The Certificate of Secondary Education (CSE) was a subject specific qualification family, awarded in both academic and vocational fields in England, Wales, and Northern Ireland. CSE examination were set in the years 1965 to 1987 inclusive. This qualification should not be confused with the Indian Certificate of Secondary Education which is the school leaving qualification in India. Also, in some African and former British colonial countries (such as, for example, Kenya) there is to this day a qualification named Certificate of Secondary Education based on the original and former British variant. Also, the CSE should not be confused with the African qualification CSEE (Certificate of Secondary Education Examination).

The 1960 Beloe Report was commissioned to look into a new exam which became the CSE.

The CSE was introduced to provide a set of qualifications available to a broader range of schoolchildren and distinct from the GCE (O-Levels), that were aimed at the academically more able pupils, mostly those at grammar and independent school (rather than secondary modern schools). CSE's were available in both academic and vocational subjects, incorporated controlled assessment, in addition to examination and when examined question were typically offered in a shorter and more structured form than those found on an equivalent O-Level paper.
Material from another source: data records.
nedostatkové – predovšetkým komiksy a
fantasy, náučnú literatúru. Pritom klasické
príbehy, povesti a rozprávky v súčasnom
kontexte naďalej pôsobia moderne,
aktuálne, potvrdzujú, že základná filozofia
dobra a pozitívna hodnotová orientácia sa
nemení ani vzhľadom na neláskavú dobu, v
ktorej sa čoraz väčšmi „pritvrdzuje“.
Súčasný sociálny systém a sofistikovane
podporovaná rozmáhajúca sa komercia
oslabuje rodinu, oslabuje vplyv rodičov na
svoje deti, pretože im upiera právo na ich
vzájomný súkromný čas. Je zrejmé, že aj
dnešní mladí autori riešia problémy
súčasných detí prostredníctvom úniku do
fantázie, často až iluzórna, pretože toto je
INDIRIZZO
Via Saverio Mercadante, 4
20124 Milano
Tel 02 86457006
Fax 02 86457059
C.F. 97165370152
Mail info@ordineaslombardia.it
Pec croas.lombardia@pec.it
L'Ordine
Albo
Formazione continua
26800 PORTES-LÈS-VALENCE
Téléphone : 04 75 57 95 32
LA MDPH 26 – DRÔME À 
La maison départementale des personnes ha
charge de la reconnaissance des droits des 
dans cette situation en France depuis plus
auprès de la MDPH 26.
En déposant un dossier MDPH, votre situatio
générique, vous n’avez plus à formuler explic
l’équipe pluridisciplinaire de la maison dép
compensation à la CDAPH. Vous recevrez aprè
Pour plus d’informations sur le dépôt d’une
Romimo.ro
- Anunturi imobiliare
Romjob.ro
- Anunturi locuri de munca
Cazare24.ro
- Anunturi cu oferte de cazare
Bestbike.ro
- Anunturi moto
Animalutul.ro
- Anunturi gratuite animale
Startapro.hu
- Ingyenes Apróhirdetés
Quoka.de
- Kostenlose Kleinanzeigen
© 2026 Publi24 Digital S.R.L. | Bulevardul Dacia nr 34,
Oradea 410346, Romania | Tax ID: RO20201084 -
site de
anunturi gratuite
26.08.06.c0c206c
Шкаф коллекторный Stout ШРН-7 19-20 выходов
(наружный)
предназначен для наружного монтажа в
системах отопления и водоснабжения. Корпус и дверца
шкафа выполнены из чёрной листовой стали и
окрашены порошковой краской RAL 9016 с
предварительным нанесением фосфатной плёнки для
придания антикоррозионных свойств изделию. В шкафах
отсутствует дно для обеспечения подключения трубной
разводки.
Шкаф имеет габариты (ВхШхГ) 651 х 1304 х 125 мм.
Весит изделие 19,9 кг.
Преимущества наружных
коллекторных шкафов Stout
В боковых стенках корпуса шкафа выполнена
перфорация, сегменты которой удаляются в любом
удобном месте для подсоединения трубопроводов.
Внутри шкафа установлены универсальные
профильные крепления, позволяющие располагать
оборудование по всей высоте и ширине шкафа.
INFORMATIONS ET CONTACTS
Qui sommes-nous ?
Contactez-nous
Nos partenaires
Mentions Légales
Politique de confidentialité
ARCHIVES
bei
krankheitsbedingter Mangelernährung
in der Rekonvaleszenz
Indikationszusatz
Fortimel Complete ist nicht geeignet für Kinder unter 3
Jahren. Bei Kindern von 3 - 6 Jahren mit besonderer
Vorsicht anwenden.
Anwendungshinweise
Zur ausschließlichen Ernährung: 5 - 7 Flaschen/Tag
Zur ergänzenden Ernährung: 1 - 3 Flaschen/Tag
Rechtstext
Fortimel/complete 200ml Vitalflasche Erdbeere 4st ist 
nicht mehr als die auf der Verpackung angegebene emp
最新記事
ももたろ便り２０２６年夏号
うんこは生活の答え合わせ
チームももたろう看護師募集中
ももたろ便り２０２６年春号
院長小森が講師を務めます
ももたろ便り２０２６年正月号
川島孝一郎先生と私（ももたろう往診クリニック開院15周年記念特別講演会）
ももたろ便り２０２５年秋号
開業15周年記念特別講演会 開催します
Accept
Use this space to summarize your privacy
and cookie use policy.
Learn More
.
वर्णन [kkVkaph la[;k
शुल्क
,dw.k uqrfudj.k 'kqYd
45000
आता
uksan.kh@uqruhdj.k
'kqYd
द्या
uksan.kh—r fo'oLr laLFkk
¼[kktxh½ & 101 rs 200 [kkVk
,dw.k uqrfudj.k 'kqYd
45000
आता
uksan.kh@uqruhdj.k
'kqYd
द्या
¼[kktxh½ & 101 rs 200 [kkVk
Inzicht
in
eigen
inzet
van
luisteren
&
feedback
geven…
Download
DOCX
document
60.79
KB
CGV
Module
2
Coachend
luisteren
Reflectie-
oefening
Before the introduction of the CSE, the majority of schoolchildren at secondary modern schools did not take an externally set end of school examination, and so left school without any nationally recognised qualification. Though the introduction of the CSE did not, of itself, resolve the issue as the majority still left at the end of the fourth year without sitting an external qualification. By the late 1960s and early 1970s, some counties had introduced their own examinable qualifications for those leaving at the end of the fourth year. For example, the county of Monmouthshire in Wales awarded the Monmouthshire Certificate in Education.

The majority of secondary modern pupils continued to leave without qualifications until the raising of the school leaving age to 16, in 1973, made a fifth year of secondary education compulsory.